米政府系ラジオ「自由アジア(RFA)」は米国時間の1日、北朝鮮の内部事情に詳しい人物の話として「昨年末に北朝鮮で朝鮮人民軍のある幹部が公開銃殺され、周辺が大きく動揺している」と報じた。北朝鮮では最近、朝鮮人民軍内部の不正などに対する処罰がさらに厳しくなっているようだ。

 自由アジアによると、昨年11月に朝鮮人民軍平壌高射砲兵司令部所属の政治委員が朝鮮労働党に対する不遜な態度、さらには私生活が乱れているなどの理由で美林飛行場で公開銃殺されたという。この政治委員は朝鮮人民軍を統制するため党から派遣されていただけに、軍の中でもかなりの実力者だったとみられる。

 上記の消息筋によると、銃殺刑は数百人が見守るなかで行われた。またこれによって軍内部では「幹部の不正行為は資本主義に向かうもので、社会主義制度を崩壊させる」などと厳しく指導しているようだ。

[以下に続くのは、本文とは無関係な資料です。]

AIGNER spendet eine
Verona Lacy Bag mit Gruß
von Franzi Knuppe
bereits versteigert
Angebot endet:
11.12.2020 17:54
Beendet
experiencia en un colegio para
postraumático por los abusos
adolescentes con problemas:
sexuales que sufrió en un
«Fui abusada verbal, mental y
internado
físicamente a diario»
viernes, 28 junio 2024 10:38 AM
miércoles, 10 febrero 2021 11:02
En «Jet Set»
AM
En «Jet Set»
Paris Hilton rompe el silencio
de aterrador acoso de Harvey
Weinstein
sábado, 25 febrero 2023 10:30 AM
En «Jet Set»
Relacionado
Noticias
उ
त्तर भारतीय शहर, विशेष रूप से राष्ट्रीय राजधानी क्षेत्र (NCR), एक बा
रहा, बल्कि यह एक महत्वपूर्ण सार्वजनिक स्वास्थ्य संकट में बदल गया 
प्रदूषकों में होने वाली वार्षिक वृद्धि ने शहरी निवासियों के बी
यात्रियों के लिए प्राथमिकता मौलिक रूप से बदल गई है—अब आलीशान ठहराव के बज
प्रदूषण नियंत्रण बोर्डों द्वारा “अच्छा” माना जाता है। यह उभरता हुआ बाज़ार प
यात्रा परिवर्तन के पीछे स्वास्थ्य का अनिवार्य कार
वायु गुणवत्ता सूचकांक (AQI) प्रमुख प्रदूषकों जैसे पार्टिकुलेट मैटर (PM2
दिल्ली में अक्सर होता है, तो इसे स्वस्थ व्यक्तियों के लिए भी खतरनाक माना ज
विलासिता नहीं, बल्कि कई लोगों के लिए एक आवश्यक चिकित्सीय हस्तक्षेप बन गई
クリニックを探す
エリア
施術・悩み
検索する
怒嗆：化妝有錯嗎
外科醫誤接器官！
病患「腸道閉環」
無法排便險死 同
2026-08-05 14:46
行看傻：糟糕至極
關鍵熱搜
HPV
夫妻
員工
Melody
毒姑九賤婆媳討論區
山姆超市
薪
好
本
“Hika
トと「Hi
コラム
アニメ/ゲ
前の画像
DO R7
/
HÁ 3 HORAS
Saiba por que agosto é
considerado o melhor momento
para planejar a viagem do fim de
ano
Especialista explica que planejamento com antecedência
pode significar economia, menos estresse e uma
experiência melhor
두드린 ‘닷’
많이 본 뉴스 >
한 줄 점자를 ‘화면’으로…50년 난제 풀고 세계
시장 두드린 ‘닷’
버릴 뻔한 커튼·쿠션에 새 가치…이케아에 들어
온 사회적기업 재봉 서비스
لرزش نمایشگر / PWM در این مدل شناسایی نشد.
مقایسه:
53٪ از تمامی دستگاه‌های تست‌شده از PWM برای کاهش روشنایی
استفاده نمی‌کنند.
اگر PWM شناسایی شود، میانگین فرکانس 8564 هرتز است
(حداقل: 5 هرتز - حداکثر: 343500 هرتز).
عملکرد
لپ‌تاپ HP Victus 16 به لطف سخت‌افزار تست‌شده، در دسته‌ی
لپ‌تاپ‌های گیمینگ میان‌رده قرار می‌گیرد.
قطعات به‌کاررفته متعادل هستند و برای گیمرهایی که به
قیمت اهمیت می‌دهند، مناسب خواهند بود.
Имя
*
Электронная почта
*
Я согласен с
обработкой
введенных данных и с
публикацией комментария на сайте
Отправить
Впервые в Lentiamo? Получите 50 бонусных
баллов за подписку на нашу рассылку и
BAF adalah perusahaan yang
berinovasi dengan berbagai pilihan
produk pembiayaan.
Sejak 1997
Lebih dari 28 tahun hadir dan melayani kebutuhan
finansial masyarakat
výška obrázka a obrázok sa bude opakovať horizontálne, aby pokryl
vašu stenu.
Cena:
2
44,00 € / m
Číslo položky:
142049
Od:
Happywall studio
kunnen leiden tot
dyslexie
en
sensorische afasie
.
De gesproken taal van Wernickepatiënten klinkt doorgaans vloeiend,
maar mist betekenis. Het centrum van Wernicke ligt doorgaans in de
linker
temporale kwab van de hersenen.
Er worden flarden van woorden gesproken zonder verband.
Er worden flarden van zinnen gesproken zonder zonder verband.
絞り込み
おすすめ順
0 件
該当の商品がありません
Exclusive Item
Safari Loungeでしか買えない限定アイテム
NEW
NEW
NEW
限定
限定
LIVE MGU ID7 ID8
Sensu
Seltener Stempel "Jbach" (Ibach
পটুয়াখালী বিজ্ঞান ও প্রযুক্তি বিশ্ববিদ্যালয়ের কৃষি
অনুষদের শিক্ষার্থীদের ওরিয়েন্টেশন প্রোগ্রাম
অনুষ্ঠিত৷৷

 この問題と関連して朝鮮人民軍序列1位の金秀吉(キム・スギル)総政治局長は先月29日「金正恩(キム・ジョンウン)朝鮮労働党委員長の領導によるもの」と前置きした上で「党の命令指示に絶対服従するため徹底して綱紀が粛正され、特殊化や勢道(上から信任を得た人物による独占)、官僚主義、些細な不正腐敗をも踏みつぶすための闘争において転換が起こった」と述べた。朝鮮人民軍に対する大々的な検閲があったことを示唆する発言だ。金正恩氏は先月17日、故・金正日(キム・ジョンイル)総書記の7周忌に錦寿山太陽宮殿を参拝したが、その際に朝鮮人民軍幹部らを引き連れていなかった。これについて太永浩(テ・ヨンホ)元駐英北朝鮮公使は「軍で検閲があったとの見方を裏付けている」との見方を示した。

 一方で自由アジアは別の消息筋の話として「朝鮮労働党中央における恐怖政治は度が過ぎている」「幹部らも小声でしか話ができない」などとも報じた。